My mother always wants me to act like the adult and have a co-dependent relationship with her kids. It’s not healthy. She is already forming a co-dependent relationship with my youngest sister, who is 11. My youngest sister says things like “I don’t want to move out when I get older, I want to stay with you because you don’t have anyone else.” Yeah. My mother always wants me to make decisions for her and asks for advice sometimes. I don’‘t have much life experience, so I’m not sure what that is, but yeah. She also gives me sob stories all the time about money. It feels like an attempt to make me feel guilty, but I don’t really know, since I can’t fathom ever doing that to my kids. She also mentions living with us someday when we buy a house. I’m assuming she is hoping that she’ll be able to move in when she retires, and she’s already trying to guilt me into it. I HATE being made to feel guilty for things that are out of my control. Growing up, she made me feel guilty for just existing sometimes so it’s still an issue that I have. She also loves to say things like “I don’t know what I did to deserve this, was I really that bad of a parent.”
I won’t go into details of my adolescence because I don’t really feel like it. It’s just aggravating.

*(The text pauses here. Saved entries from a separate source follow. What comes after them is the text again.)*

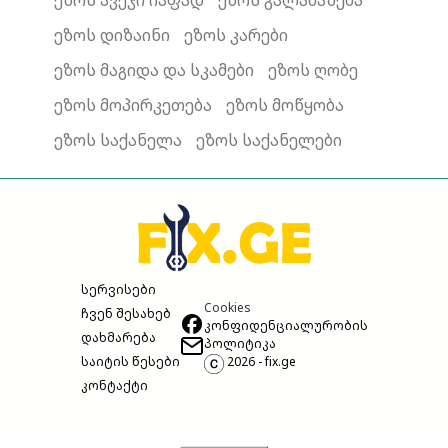
ეზოს ავეჯი იაფად
ეზოს გალამაზება
ეზოს დიზაინი
ეზოს კარები
ეზოს მაგიდა და სკამები
ეზოს ღობე
ეზოს მოპირკეთება
ეზოს მოწყობა
ეზოს საქანელა
ეზოს საქანელები
სერვისები
Cookies
ჩვენ შესახებ
კონფიდენციალურობის
დახმარება
პოლიტიკა
საიტის წესები
2026 - fix.ge
კონტაქტი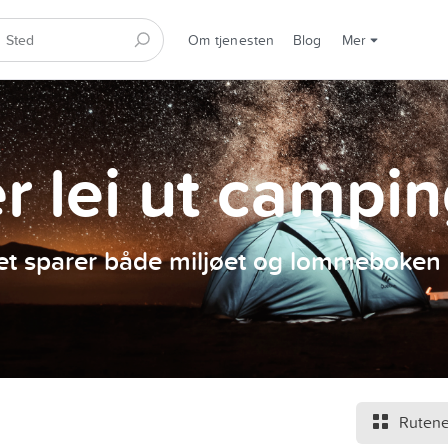
Om tjenesten
Blog
Mer
er lei ut campi
et sparer både miljøet og lommeboken 
Rutene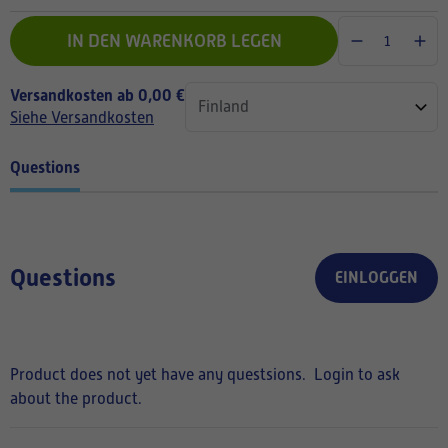
IN DEN WARENKORB LEGEN
Versandkosten ab 0,00 €
Siehe Versandkosten
Questions
Questions
EINLOGGEN
Product does not yet have any questsions.
Login to ask
about the product.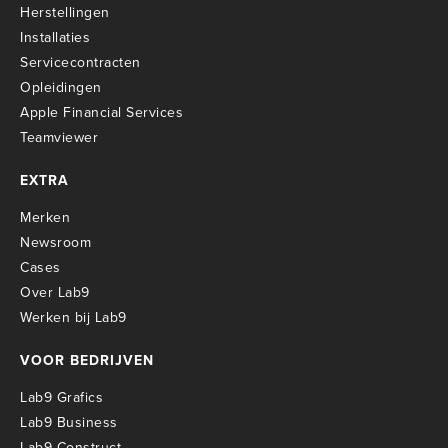
Herstellingen
Installaties
Servicecontracten
O
pleidingen
Apple Financial Services
Teamviewer
EXTRA
Merken
Newsroom
Cases
Over Lab9
Werken bij Lab9
VOOR BEDRIJVEN
Lab9 Grafics
Lab9 Business
Lab9 Construct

I’m so sick of her using me as a therapist. I’m not emotionally or professionally equipped to deal with that. I told her she needed to talk to someone, but of course she made excuses for that, one of which being that she doesn’t have the time (or money… she makes double what we make). I told her about online therapy resources and how she can speak to someone online and keep a journal for them to read and discuss with her. She blew this off. Of course. I also told her about online forums and connecting with people with similar problems, which is free. Nope, doesn’t want to hear it. I ignored most of her texts yesterday about her issues because I literally just don’t have the emotional energy to deal with it. I have three kids that I’m raising, a house to take care of, school work to do, and a spouse. It’s like she forgets that I have a super busy life too.

So Jacob really doesn’t want her to come to our wedding. But if she doesn’t (even if she is actively trying to get out of it), I’ll never hear the end of it. It’ll always be someone else’s fault that she didn’t get to go. It’ll always be brought up at every fucking holiday.
I know that the reason she is trying to get out of it is because my father will be there, and he is re-married and my mother feels insecure about being the only single person there. But she is looking for a way to blame someone else for that too. It’s just… I don’t know.

I wish I never invited anyone but things are happening and it’s too late to back out now.